**YOUR TASK:** Exactly as written, copy the lines of the data below from the first through the one containing "l’amende sans la désigner. Il vous suffit".

[Saved entries]
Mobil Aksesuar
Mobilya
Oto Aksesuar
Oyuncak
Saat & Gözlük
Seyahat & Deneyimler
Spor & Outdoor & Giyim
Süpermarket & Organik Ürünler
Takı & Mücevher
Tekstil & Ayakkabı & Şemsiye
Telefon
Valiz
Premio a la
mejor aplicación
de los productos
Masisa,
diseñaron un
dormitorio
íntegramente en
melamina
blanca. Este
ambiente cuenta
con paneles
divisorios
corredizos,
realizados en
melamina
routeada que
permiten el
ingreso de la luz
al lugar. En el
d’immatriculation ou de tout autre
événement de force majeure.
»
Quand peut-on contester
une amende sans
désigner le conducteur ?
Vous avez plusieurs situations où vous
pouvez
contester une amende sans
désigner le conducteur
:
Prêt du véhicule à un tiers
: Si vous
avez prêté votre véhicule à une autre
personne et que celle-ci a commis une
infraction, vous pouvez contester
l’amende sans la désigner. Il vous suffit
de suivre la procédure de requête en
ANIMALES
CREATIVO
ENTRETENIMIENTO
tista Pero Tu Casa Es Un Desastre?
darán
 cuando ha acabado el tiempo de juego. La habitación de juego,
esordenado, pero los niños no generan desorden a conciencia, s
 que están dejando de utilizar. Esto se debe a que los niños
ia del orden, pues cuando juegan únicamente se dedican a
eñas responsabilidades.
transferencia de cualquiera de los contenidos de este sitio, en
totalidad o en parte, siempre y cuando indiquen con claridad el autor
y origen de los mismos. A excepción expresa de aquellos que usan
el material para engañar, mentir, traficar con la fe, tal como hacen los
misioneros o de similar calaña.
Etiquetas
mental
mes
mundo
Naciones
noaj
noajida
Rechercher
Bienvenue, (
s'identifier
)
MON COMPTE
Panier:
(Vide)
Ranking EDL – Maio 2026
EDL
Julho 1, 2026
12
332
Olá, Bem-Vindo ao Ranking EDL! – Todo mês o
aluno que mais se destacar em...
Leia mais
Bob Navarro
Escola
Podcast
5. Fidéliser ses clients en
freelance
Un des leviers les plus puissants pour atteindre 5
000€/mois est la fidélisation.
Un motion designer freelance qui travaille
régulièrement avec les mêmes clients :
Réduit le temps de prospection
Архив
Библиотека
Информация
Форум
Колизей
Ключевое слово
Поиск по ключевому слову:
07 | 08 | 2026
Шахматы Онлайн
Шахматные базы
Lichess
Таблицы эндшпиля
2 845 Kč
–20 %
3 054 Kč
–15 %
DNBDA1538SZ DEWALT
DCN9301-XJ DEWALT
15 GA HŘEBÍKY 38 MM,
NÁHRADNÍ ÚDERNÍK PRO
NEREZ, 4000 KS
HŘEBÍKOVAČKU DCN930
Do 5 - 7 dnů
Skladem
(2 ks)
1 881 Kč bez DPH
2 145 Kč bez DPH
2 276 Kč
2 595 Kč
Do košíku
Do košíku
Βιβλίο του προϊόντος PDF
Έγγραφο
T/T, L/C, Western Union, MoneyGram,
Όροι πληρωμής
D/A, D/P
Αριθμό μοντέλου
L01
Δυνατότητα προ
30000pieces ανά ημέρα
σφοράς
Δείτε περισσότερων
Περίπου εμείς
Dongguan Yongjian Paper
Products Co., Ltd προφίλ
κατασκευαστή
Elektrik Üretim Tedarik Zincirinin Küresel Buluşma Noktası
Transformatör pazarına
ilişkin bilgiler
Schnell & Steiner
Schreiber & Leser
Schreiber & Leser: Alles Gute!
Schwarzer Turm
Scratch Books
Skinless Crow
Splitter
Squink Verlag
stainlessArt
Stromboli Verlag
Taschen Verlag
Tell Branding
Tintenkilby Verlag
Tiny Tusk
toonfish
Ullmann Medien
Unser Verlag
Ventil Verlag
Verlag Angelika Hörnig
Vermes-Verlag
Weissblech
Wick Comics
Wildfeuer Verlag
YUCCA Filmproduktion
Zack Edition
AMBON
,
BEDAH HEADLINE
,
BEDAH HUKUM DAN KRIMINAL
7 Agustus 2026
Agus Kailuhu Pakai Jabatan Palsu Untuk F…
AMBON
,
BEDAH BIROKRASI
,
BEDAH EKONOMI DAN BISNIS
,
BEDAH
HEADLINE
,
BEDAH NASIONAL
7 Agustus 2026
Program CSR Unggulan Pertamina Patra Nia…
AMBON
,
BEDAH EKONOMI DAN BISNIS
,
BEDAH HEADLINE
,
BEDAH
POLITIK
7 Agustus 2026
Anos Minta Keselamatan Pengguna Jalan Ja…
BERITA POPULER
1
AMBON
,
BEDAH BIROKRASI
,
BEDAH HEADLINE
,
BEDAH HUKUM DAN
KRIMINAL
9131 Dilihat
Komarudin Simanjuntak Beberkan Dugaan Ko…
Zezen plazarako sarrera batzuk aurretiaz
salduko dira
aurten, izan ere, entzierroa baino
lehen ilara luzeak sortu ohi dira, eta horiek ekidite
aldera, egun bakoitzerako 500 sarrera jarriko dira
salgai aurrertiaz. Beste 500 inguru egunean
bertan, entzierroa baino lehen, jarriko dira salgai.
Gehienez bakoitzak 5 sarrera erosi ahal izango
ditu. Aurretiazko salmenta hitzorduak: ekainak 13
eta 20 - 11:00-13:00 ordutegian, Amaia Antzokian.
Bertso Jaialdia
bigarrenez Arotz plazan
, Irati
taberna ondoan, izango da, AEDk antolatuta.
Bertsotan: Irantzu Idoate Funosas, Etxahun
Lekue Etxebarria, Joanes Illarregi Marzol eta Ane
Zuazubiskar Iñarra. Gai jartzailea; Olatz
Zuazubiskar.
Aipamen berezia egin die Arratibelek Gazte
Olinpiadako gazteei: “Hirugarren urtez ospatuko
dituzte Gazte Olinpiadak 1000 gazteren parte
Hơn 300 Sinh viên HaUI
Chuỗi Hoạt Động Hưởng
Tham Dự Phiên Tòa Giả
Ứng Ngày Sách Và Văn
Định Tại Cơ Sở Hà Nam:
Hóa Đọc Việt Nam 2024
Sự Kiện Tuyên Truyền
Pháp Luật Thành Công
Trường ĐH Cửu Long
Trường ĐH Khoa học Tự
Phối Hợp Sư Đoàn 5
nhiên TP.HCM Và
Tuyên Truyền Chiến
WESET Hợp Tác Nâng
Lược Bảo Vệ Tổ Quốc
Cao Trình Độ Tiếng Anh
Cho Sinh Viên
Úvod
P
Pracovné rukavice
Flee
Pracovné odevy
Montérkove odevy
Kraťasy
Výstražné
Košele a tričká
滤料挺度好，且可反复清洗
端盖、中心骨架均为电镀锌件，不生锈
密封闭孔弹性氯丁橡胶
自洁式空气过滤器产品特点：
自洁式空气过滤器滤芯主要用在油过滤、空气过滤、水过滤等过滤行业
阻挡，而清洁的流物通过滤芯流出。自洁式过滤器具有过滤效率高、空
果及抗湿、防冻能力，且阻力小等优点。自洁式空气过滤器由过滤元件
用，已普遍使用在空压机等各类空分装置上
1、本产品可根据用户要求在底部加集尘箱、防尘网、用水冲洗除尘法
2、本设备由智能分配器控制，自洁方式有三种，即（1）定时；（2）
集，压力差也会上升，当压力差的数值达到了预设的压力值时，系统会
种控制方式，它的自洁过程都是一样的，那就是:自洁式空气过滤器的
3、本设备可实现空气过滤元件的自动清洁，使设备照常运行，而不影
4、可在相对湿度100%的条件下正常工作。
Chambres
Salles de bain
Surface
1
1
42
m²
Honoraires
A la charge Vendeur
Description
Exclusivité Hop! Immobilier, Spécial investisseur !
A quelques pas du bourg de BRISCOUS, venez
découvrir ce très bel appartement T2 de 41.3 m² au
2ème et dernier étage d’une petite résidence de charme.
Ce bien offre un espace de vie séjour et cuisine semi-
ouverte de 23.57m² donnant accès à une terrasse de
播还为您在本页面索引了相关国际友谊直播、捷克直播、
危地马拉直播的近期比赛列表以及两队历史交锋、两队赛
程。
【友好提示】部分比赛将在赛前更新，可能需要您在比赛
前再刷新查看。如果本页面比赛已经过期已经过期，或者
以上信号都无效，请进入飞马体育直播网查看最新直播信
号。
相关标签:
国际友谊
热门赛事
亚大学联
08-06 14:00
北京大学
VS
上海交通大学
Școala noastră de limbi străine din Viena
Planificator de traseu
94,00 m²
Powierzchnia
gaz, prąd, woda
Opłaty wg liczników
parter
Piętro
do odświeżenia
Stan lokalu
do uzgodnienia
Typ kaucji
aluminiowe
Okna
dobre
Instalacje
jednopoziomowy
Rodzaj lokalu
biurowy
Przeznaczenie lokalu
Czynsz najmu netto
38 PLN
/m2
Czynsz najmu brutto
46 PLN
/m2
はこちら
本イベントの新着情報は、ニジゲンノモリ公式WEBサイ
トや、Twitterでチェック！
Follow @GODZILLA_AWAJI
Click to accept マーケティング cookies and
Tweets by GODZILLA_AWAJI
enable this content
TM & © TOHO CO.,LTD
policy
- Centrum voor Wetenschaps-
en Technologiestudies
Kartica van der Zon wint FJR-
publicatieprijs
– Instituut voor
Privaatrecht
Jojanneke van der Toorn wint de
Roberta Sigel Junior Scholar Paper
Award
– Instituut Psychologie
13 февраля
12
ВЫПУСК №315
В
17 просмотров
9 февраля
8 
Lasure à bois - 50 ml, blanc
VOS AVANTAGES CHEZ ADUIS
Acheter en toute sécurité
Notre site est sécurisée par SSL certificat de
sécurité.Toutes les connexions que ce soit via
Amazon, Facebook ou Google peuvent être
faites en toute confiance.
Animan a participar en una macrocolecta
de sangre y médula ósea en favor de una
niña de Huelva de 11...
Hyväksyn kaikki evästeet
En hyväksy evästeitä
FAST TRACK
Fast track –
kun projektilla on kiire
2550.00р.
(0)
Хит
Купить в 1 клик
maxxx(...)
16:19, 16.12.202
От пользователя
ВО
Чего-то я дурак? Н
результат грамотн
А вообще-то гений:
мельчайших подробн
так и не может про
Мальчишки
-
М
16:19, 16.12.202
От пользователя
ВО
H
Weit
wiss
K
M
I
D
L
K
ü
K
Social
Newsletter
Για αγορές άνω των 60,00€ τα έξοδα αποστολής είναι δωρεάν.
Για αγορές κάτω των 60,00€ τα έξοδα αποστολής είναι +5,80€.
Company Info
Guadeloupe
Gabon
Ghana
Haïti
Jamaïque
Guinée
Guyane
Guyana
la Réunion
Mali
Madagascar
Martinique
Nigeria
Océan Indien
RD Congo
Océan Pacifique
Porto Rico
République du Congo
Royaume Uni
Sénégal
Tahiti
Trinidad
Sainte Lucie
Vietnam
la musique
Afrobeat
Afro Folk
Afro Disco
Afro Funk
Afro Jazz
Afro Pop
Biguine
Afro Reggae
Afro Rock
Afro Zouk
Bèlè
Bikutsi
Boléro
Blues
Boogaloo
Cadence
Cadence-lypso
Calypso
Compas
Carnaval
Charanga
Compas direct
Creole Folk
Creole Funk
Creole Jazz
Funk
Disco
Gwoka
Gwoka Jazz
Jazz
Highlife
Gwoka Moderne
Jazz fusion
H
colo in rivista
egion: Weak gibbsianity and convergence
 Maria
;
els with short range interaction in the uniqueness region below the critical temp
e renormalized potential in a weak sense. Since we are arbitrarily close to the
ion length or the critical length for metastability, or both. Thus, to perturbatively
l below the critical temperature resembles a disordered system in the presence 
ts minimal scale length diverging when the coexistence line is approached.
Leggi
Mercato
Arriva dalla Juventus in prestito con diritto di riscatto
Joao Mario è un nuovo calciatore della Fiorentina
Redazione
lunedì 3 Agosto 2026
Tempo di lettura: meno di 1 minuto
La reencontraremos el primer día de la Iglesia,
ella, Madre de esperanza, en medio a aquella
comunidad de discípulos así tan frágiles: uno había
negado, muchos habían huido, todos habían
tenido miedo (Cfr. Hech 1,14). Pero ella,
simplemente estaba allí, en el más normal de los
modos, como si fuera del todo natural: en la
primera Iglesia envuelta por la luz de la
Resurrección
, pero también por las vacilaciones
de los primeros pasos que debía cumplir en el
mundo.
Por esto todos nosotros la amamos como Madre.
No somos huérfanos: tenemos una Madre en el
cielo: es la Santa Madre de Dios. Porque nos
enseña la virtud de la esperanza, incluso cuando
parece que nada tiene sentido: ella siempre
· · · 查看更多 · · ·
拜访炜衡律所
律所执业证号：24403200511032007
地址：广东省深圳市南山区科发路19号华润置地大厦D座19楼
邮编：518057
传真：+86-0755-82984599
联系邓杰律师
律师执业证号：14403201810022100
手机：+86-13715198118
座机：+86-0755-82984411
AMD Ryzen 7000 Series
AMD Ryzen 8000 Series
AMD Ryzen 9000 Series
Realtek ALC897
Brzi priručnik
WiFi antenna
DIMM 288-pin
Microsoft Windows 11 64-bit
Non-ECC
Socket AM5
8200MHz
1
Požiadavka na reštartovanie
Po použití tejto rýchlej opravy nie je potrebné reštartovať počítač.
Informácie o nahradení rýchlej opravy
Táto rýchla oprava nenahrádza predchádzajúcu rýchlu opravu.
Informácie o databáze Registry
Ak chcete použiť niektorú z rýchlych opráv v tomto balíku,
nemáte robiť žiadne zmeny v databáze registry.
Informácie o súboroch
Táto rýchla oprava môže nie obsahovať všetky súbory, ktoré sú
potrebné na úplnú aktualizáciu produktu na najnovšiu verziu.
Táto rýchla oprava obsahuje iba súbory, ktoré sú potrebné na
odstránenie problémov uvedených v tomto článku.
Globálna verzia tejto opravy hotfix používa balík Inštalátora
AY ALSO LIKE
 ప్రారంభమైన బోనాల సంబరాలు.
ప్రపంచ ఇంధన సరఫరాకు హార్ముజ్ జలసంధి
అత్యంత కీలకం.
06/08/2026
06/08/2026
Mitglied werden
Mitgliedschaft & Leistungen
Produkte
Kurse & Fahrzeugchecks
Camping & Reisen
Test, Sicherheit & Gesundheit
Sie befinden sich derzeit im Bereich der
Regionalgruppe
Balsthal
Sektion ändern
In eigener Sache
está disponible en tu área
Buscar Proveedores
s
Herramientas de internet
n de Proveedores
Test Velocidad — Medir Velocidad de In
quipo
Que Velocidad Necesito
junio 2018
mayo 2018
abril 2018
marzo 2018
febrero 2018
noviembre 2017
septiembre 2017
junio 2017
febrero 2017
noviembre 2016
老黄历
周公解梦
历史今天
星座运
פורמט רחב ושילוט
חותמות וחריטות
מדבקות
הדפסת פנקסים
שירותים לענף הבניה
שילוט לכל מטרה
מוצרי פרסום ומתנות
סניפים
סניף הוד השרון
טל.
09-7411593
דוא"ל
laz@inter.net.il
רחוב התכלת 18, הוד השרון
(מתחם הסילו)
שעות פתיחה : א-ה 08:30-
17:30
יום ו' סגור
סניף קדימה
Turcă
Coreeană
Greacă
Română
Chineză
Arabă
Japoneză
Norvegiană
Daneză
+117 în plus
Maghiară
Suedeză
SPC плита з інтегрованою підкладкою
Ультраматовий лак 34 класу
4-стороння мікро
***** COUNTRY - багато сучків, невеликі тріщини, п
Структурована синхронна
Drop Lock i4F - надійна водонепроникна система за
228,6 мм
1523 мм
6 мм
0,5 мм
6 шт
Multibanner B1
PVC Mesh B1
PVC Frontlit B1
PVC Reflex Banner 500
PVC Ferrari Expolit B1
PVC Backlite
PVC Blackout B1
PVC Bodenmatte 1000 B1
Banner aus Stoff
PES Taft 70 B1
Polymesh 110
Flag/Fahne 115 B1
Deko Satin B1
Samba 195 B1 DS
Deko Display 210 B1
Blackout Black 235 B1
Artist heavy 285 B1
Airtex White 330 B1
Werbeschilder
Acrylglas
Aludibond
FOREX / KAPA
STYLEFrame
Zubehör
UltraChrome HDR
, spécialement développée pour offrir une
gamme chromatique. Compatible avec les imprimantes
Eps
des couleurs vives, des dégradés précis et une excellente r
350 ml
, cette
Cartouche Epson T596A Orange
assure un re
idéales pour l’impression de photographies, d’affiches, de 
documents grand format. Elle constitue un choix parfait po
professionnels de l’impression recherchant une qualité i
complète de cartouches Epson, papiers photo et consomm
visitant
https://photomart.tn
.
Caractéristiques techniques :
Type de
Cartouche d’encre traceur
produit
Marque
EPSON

**EXERCISE OUTPUT:**
Mobil Aksesuar
Mobilya
Oto Aksesuar
Oyuncak
Saat & Gözlük
Seyahat & Deneyimler
Spor & Outdoor & Giyim
Süpermarket & Organik Ürünler
Takı & Mücevher
Tekstil & Ayakkabı & Şemsiye
Telefon
Valiz
Premio a la
mejor aplicación
de los productos
Masisa,
diseñaron un
dormitorio
íntegramente en
melamina
blanca. Este
ambiente cuenta
con paneles
divisorios
corredizos,
realizados en
melamina
routeada que
permiten el
ingreso de la luz
al lugar. En el
d’immatriculation ou de tout autre
événement de force majeure.
»
Quand peut-on contester
une amende sans
désigner le conducteur ?
Vous avez plusieurs situations où vous
pouvez
contester une amende sans
désigner le conducteur
:
Prêt du véhicule à un tiers
: Si vous
avez prêté votre véhicule à une autre
personne et que celle-ci a commis une
infraction, vous pouvez contester
l’amende sans la désigner. Il vous suffit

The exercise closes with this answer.